The Dynamic Island’s limited software
What is the Dynamic Island supposed to do?
The biggest reason why I have an issue with the Dynamic Island being dubbed Apple’s latest “feature” is rather simple – it does not bring anything new to the table, it simply gives a new look to existing features.
Apple has explained that they want the Dynamic Island to display “Live Activities”. A developer blog post published by the company stipulates that the Dynamic Island should be used for tracking “tasks and live events that have a defined beginning and end”, by presenting “only the most essential content”.
The Live Activity displayed by the Dynamic Island should update “only when new content is available, alerting people only if it’s essential to get their attention” and should “give people control over beginning and ending” it.
This all sounds good on paper, but there is just one problem.

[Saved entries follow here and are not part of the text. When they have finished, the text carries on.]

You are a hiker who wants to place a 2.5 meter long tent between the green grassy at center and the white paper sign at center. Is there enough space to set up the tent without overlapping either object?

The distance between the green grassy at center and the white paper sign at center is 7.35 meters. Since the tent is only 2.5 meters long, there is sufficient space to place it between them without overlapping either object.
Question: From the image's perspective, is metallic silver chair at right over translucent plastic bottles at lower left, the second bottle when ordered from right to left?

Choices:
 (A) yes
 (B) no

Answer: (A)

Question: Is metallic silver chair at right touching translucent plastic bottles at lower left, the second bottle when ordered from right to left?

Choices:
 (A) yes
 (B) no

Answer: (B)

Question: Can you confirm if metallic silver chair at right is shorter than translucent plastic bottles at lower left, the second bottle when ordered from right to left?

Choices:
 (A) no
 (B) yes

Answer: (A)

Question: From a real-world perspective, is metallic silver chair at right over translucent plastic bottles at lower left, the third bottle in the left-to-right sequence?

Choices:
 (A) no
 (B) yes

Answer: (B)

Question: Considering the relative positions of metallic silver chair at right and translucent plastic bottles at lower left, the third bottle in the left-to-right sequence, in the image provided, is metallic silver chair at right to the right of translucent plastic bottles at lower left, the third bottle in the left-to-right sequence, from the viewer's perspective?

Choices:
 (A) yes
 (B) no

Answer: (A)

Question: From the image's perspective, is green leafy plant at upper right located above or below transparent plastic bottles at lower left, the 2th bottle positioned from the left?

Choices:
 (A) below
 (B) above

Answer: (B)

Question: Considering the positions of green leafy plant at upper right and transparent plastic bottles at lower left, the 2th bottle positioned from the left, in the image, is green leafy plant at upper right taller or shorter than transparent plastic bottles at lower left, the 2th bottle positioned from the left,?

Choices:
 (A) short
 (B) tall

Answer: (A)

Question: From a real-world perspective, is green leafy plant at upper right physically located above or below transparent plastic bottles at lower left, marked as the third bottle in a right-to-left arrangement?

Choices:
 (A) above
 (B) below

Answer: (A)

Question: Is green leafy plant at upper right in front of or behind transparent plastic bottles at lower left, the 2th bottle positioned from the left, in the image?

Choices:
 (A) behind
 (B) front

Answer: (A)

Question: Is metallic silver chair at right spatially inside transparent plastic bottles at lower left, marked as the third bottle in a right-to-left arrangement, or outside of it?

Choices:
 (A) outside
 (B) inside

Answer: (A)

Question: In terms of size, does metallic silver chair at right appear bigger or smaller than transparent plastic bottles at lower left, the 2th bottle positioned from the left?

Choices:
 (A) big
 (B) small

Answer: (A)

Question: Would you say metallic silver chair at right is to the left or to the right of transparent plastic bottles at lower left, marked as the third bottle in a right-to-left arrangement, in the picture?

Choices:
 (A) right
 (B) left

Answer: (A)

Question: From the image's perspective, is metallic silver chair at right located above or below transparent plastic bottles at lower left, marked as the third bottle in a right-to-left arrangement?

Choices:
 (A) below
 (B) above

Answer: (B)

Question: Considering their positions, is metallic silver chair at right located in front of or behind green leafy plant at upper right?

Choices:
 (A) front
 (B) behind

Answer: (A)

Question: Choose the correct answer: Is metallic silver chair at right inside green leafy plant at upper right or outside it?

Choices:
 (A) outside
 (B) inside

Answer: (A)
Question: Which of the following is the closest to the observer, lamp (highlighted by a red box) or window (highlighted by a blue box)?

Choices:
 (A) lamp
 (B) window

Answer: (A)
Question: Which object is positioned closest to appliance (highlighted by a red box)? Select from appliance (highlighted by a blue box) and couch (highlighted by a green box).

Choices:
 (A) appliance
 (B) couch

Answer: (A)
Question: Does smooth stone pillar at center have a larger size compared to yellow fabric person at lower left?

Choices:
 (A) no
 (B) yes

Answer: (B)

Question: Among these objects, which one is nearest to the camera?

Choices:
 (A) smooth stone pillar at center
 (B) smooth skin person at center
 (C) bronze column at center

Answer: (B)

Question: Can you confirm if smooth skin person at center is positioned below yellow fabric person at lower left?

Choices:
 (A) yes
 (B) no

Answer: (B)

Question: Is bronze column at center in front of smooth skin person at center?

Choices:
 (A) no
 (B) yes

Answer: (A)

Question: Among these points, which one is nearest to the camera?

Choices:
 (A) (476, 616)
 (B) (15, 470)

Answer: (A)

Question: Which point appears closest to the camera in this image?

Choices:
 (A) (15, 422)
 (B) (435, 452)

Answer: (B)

This can all be done via persistent banners. There is absolutely no reason to have the Dynamic Island constantly plaguing your UI, solely for the purpose of having a way to display Live Activities.
The Live Activities functionality is there to justify the existence of the Dynamic Island and not vice versa. This makes them both more of an excuse than actual features – in theory, at least.

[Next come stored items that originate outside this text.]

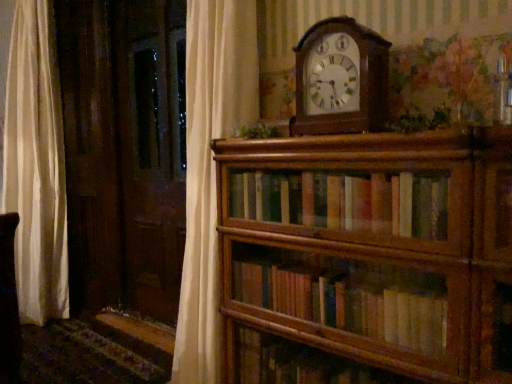 I want to click on green leafy plant at upper center, the 2th plant positioned from the back, so click(420, 120).

Image resolution: width=512 pixels, height=384 pixels. What do you see at coordinates (341, 79) in the screenshot?
I see `wooden wall clock at upper center` at bounding box center [341, 79].

Locate an element on the screen. The width and height of the screenshot is (512, 384). wooden bookshelf at center is located at coordinates (367, 257).

Locate an element on the screen. The height and width of the screenshot is (384, 512). green leafy plant at upper center, which appears as the 2th plant when viewed from the left is located at coordinates (420, 120).

Can you tell me how much green leafy plant at upper center, placed as the first plant when sorted from back to front, and green leafy plant at upper center, which appears as the 2th plant when viewed from the left, differ in facing direction?

1.1 degrees separate the facing orientations of green leafy plant at upper center, placed as the first plant when sorted from back to front, and green leafy plant at upper center, which appears as the 2th plant when viewed from the left.

Does green leafy plant at upper center, which is the 2th plant in right-to-left order, have a lesser height compared to green leafy plant at upper center, the first plant viewed from the right?

Correct, green leafy plant at upper center, which is the 2th plant in right-to-left order, is not as tall as green leafy plant at upper center, the first plant viewed from the right.

Can you confirm if green leafy plant at upper center, the second plant in the front-to-back sequence, is bigger than green leafy plant at upper center, the 2th plant positioned from the back?

Actually, green leafy plant at upper center, the second plant in the front-to-back sequence, might be smaller than green leafy plant at upper center, the 2th plant positioned from the back.

From the image's perspective, is green leafy plant at upper center, placed as the first plant when sorted from back to front, located above or below green leafy plant at upper center, positioned as the 1th plant in front-to-back order?

Clearly, from the image's perspective, green leafy plant at upper center, placed as the first plant when sorted from back to front, is above green leafy plant at upper center, positioned as the 1th plant in front-to-back order.

From a real-world perspective, which object stands above the other?

green leafy plant at upper center, the second plant in the front-to-back sequence, is physically above.

How far apart are wooden bookshelf at center and green leafy plant at upper center, the second plant in the front-to-back sequence?

wooden bookshelf at center and green leafy plant at upper center, the second plant in the front-to-back sequence, are 20.19 inches apart from each other.

Considering the relative sizes of wooden bookshelf at center and green leafy plant at upper center, the second plant in the front-to-back sequence, in the image provided, is wooden bookshelf at center thinner than green leafy plant at upper center, the second plant in the front-to-back sequence,?

No.

Which point is more forward, (336, 310) or (252, 135)?

The point (336, 310) is more forward.

From the image's perspective, which one is positioned higher, wooden wall clock at upper center or wooden bookshelf at center?

wooden wall clock at upper center appears higher in the image.

Is there a large distance between wooden wall clock at upper center and wooden bookshelf at center?

No, wooden wall clock at upper center is not far from wooden bookshelf at center.

Considering the relative sizes of wooden wall clock at upper center and wooden bookshelf at center in the image provided, is wooden wall clock at upper center shorter than wooden bookshelf at center?

Indeed, wooden wall clock at upper center has a lesser height compared to wooden bookshelf at center.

Using the Dynamic Island in practice
But theory does not mix well with practice, so I wanted to see for myself whether the Dynamic Island makes sense in day-to-day usage. Admittedly, there are a couple of use cases I enjoy.

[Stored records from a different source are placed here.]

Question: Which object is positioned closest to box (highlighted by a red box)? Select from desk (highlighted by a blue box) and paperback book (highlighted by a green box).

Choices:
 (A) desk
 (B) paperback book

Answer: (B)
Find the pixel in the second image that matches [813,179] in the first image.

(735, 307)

Tracking timers set via the Clock app is really nice, and having the option to interact with Apple Music without having to open the app is even better. I loved being able to change the song while reading the news, without having to pull down the Control Center.
However, that is about it. Does it make all that much of a difference? Truth be told, I don’t really need to know how much time is left until the alarm rings – I only need to hear it has lapsed.
Additionally, most of the time I will be listening to music with my iPhone locked anyway (funnily enough, the Dynamic Island is on the top of the display, but the lock screen player is on the bottom of the screen instead).
Now, I might be an exception, but many reviewers have also noted that the Dynamic Island does not have a plethora of useful purposes, Mark Gurman sums it up nicely in his Power On newsletter – “there are only four compelling reasons to use it … phone calls, music playback, map directions and the timer”.
The Dynamic Island might have some true potential, especially if third-party developers find a way to make creative use out of it. However, it is, above all, a clever way for Apple to conceal the ugly truth: that the iPhone 14 Pro has two big, unappealing cutouts on the front.
It is a seamless blend between imperfect hardware and limited software that introduces a feature that could have been achieved with a simple iOS update.
In a way, it reminds me of when Apple first introduced AssistiveTouch. Because the Home Button had become integral to the iPhone, the option to implement it virtually was added so as to ensure that users would always have access to it. Funnily enough, the physical Home Button is long gone, but many iPhone users still use AssistiveTouch to this day. I sincerely doubt that when (not if) Apple removes the Dynamic Island, a similar situation will arise.
At any rate, I am still in love with my iPhone 14 Pro. I genuinely think it is one of the best smartphones of 2022, and I look forward to using it every day. But the reason for this is most definitely not the Dynamic Island.